Depuis qu’elle est arrivée en Bretagne au début des années 2000 et peut-être parce qu’elle est devenue maman, elle ne se met plus la pression, « je bosse avec les gens que j’aime, c’est une liberté extraordinaire ». Elle pouffe, « ici, on joue moins souvent qu’à Paris, mais au moins on ne joue pas devant une salle vide ». Avec Christophe Le Cheviller, le père de ses trois enfants, elle a monté la compagnie Des gens comme tout le monde, pour créer des spectacles qui leur ressemblent.
Mes textes
« L’Art de la joie, de Goliarda Sapienza.
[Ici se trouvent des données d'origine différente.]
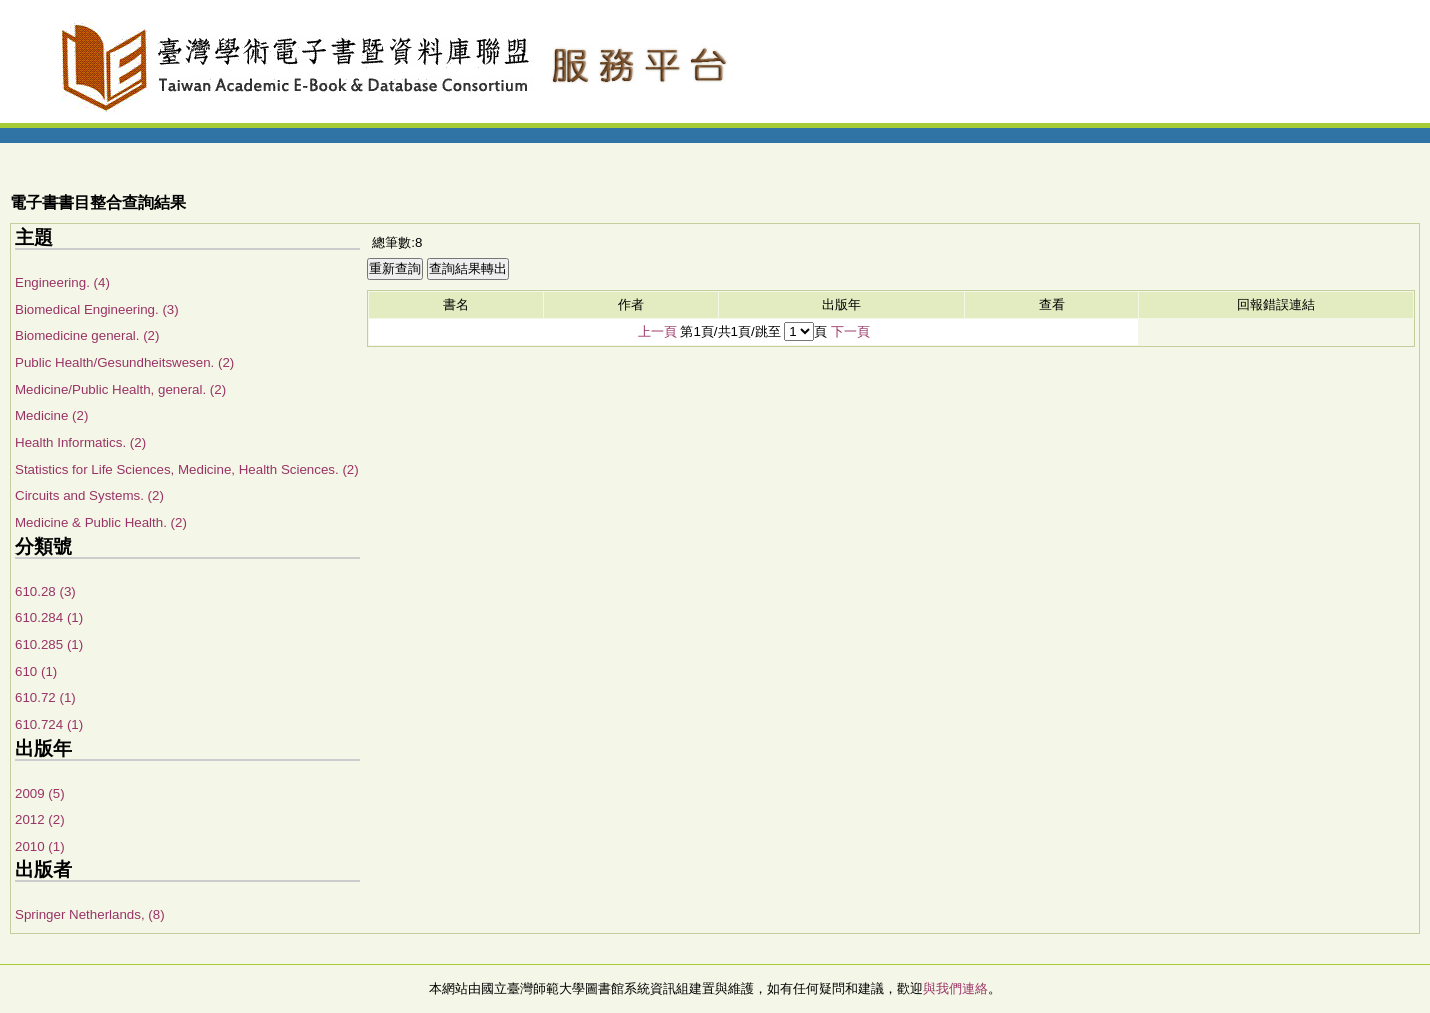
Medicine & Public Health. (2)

C’est rare les bouquins qui te donnent une autre perception des choses. J’aime aussi tous les livres de Torgny Lindgren et la littérature scandinave en général ».
« Pour le théâtre, Alfred de Musset et William Shakespeare. Sublimes. Et en littérature, encore, Romain Gary, que j’adore ».
Mes sons
« Le petit bruit des cailloux quand tu marches dessus, celui du vent dans les feuilles. Les sons d’une cour d’école, le bruit de la neige qui tombe »
« Macha Bérenger, avec un souvenir précis. Je venais d’emménager et j’avais lâché mes petits boulots pour ne plus faire que du théâtre. Je déballais mes affaires en écoutant Macha. En fin d’émission, un monsieur l’a appelée. Il avait perdu sa femme l’année d’avant et lui disait qu’à l’époque, le fait d’avoir téléphoné l’avait aidé. Il s’était senti écouté. Et tout-à-coup il a poussé un cri déchirant. Mais un truc tragique. C’était glaçant. Et hop, l’émission s’est arrêtée. C’était hyper étrange, surtout avec ce que j’étais en train de vivre ».
Mes images
« J’aime les images pour ce qu’elles me renvoient en émotion. Pas du tout dans un sens esthétique. Quand je pense à des images, ça va être des brochettes de vieux sur un banc, un type qui fait la manche dans la rue. Mais j’aime les peintures de Jérôme Bosch, pour leur côté ludique. Et aussi celles de Gustav Klimt ».